The sources agreed that beating the deadline is possible, but given the deal’s regulatory complexity it may not be. The SID noted that Origin and the consortium are targeting implementation of the Scheme by early 2024 with the exact timing dependent on the regulatory process.

The deal’s regulatory conditions include the Foreign Investment Review Board (FIRB), the Australian Competition and Consumer Commission (ACCC), the National Offshore Petroleum Titles Administrator and certain other unspecified foreign investment approvals. 

The consortium is obliged to make an ACCC application filing by 14 April. The sources explained that under the ACCC’s authorisation process, this will be a first draft filing and the 90-day ACCC consideration period only kicks in once the application is finalised and accepted.

As reported, deal parties have two options when seeking the ACCC’s view on a proposed merger. The public informal merger review is by far the most common route but provides no protection from legal action. The merger authorisation process, on the other hand, gives statutory protection from certain legal action and recognises that some mergers may give rise to public benefits that outweigh public harm. According to the ACCC’s website, a review process under this procedure goes beyond the substantial lessening of competition (SLC) test applied in an informal merger review. Under the merger authorisation process, the onus is on the merging parties to prove the transaction is in the net public interest.

Last week, this news service reported that the ACCC will not find it easy to determine behavioural or structural remedies and undertakings that would assuage its concerns around the vertical integration aspects of the deal.

In August last year, the Australia and New Zealand Banking Group pursued the less common formal review option in its acquisition of Suncorp Bank from Suncorp Group [ASX:SUN]. The ACCC is still assessing the proposed deal and aims to make a judgment in June.

ACCC approval prospects are strong

One of the sources noted that Origin would not have signed an SID if it did not believe prospects for gaining regulatory approval were strong. A second source said the bidders’ best assessment is the transaction will reach completion in 4Q23 and noted the bidders believe there are no material competition issues, and that the transaction is in the national interest with clear public benefits that will arise from the investment. Brookfield, the same source noted, is committed to investing at least AUD 20bn in Origin, which is the largest-ever planned investment in Australia’s renewables sector and will put Australia on a fast track to achieve its net-zero energy target.

A third source explained that the ACCC will naturally give a lot of weight to the competition aspects of the deal, and will need to determine that on balance, the public benefits outweigh any detriments to competition. The source noted the ACCC’s key concerns are around the consortium’s transmission company AusNet Services, which it bought last year. It has been widely suggested that the consortium may have to ringfence or sell this asset to gain ACCC approval.

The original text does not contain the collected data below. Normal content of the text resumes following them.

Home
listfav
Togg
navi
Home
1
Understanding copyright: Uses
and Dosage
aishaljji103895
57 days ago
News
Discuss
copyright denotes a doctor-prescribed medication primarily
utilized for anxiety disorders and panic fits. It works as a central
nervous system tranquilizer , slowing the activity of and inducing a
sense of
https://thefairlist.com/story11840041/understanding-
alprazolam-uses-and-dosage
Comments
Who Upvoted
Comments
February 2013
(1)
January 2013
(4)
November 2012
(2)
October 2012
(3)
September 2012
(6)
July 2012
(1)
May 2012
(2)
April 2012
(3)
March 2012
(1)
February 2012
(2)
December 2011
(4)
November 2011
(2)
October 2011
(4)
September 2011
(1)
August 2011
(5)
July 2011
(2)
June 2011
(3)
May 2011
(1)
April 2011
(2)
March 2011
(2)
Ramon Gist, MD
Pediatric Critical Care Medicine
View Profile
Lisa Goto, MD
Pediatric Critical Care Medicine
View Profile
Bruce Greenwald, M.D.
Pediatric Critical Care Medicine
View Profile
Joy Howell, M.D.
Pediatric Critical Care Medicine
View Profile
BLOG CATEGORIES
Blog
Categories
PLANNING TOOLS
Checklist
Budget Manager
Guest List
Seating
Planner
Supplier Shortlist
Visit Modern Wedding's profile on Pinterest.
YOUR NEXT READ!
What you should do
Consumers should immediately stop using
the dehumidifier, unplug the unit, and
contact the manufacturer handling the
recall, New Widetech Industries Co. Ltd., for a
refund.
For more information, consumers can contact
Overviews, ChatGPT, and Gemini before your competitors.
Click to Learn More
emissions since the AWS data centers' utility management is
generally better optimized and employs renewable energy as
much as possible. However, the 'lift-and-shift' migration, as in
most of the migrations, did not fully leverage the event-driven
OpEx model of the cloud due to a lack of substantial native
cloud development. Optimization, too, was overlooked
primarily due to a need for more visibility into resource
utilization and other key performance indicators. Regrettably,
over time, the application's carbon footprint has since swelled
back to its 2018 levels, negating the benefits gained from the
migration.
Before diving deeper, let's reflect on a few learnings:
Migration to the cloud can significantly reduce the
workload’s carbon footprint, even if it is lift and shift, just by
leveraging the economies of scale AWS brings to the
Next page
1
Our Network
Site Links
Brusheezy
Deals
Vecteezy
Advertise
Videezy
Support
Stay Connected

A competition lawyer said that following a valid application being lodged, the ACCC has 90 days to make its determination unless the deal parties agree and seek in writing, ahead of the deadline, an up to 90-day extension. If no decision is made within these periods, the ACCC is taken to have refused authorisation. The ACCC website states that its “ability to make a decision within 90 days depends on the information and evidence provided in the application and the complexity of the issues raised”.

As previously reported by this news service, the ACCC’s website explains that a final decision can either see it grant authorisation, or grant authorisation subject to conditions/undertakings, or deny authorisation.

The lawyer noted there are then 21 days to file a review by tribunal, which has 90 days or 120 days (if there is new evidence) to make a decision. “The total time for this process could be almost 11 months which takes you to February or March 2024.”

The lawyer said they believed there is a good chance the deal is approved based on there being no substantial lessening of competition (SLC). “We are not sure how the parties prove the benefits will eventuate but given the current energy crisis and politics around this issue, it would not surprise us if the ACCC accepted the public benefits argument too.”

Origin closed at AUD 8.25 today (29 March). Prior to the 10 November announcement, Origin’s shares were trading at AUD 5.81 – up 16.4% in 2022 on a dividend-adjusted basis, but down from a 2022 closing high of AUD 6.92 on 2 May. 

Origin and the consortium declined to comment.